[Source material]

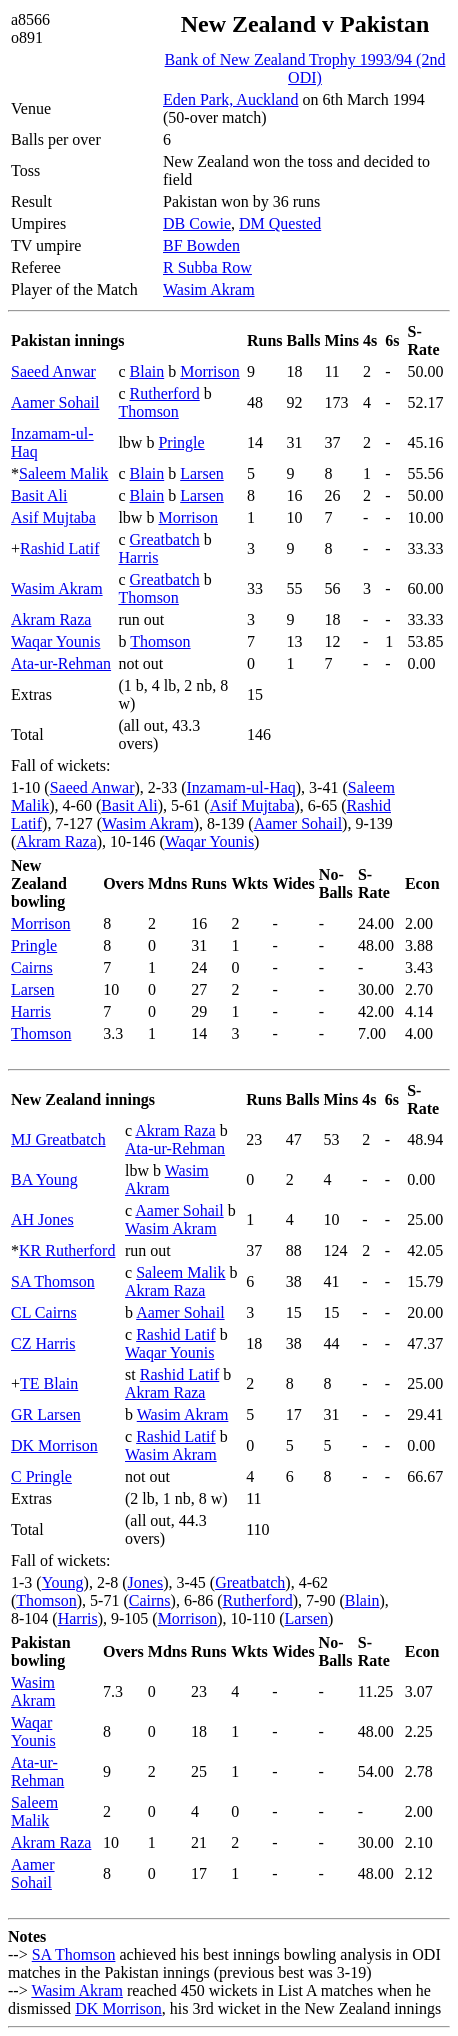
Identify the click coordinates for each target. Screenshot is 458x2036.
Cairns (32, 967)
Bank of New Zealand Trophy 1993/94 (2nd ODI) (305, 68)
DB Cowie (197, 223)
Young (63, 1582)
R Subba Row (207, 267)
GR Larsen (46, 1414)
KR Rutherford (67, 1250)
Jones (146, 1582)
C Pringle (41, 1476)
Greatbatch (165, 539)
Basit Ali (39, 495)
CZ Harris (43, 1343)
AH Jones (42, 1219)
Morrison (210, 371)
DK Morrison (54, 1445)
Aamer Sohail (55, 402)
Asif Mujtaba (53, 517)
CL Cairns (44, 1312)
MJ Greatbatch (58, 1139)
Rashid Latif (60, 548)
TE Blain (49, 1383)
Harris (138, 557)
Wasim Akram (209, 289)
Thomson (148, 411)
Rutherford (165, 393)
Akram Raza (51, 619)
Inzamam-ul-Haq (241, 787)
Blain (147, 371)
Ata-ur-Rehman (61, 663)
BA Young (44, 1179)
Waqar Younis (55, 641)
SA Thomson (53, 1281)
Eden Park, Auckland (231, 99)
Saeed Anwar (53, 371)
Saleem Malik (63, 473)
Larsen (202, 473)
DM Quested (280, 223)
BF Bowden (201, 245)
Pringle (181, 442)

[/Source material]

What you need to do
Copy exactly the line that contains "Waqar Younis (55, 641)" and every line after it through the end of the entries, with nothing added.

Solution to this problem
Waqar Younis (55, 641)
SA Thomson (53, 1281)
Eden Park, Auckland (231, 99)
Saeed Anwar (53, 371)
Saleem Malik (63, 473)
Larsen (202, 473)
DM Quested (280, 223)
BF Bowden (201, 245)
Pringle (181, 442)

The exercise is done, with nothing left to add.